Department of Vascular Surgery, Shanghai Jiao Tong University School of Medicine Affiliated to Ninth People's Hospital, Shanghai, China.
Big Data Research Lab, University of Waterloo, Waterloo, Ontario, Canada.
BMJ Open. 2023 Apr 3;13(4):e066782. doi: 10.1136/bmjopen-2022-066782.
To conduct a comprehensive analysis of demographic information, medical history, and blood pressure (BP) and heart rate (HR) variability during hospitalisation so as to establish a predictive model for preoperative in-hospital mortality of patients with acute aortic dissection (AD) by using machine learning techniques.
Retrospective cohort study.
Data were collected from the electronic records and the databases of Shanghai Ninth People's Hospital Affiliated to Shanghai Jiao Tong University School of Medicine and the First Affiliated Hospital of Anhui Medical University between 2004 and 2018.
380 inpatients diagnosed with acute AD were included in the study.
Preoperative in-hospital mortality rate.
A total of 55 patients (14.47%) died in the hospital before surgery. The results of the areas under the receiver operating characteristic curves, decision curve analysis and calibration curves indicated that the eXtreme Gradient Boosting (XGBoost) model had the highest accuracy and robustness. According to the SHapley Additive exPlanations analysis of the XGBoost model, Stanford type A, maximum aortic diameter >5.5 cm, high variability in HR, high variability in diastolic BP and involvement of the aortic arch had the greatest impact on the occurrence of in-hospital deaths before surgery. Moreover, the predictive model can accurately predict the preoperative in-hospital mortality rate at the individual level.
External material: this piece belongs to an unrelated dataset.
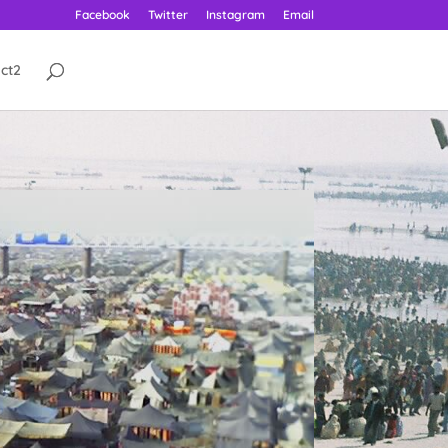
Facebook
Twitter
Instagram
Email
ct2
In the current study, we successfully constructed machine learning models to predict the preoperative in-hospital mortality of patients with acute AD, which can help identify high-risk patients and optimise the clinical decision-making. Further applications in clinical practice require the validation of these models using a large-sample, prospective database.
ChiCTR1900025818.
通过对患者的人口统计学信息、病史以及住院期间的血压(BP)和心率(HR)变异性进行全面分析,利用机器学习技术建立急性主动脉夹层(AD)患者术前院内死亡率的预测模型。
回顾性队列研究。
数据来自上海交通大学医学院附属第九人民医院和安徽医科大学第一附属医院的电子病历和数据库,时间为 2004 年至 2018 年。
380 例急性 AD 住院患者纳入本研究。
术前院内死亡率。
共有 55 例(14.47%)患者在术前住院期间死亡。受试者工作特征曲线下面积、决策曲线分析和校准曲线的结果表明,极端梯度提升(XGBoost)模型具有最高的准确性和稳健性。根据 XGBoost 模型的 SHapley Additive exPlanations 分析,斯坦福 A 型、最大主动脉直径>5.5cm、HR 变异性高、舒张压变异性高以及主动脉弓受累对术前院内死亡的发生影响最大。此外,该预测模型能够准确预测个体水平的术前院内死亡率。
本研究成功构建了用于预测急性 AD 患者术前院内死亡率的机器学习模型,有助于识别高危患者并优化临床决策。这些模型的进一步临床应用需要使用大样本、前瞻性数据库进行验证。
ChiCTR1900025818。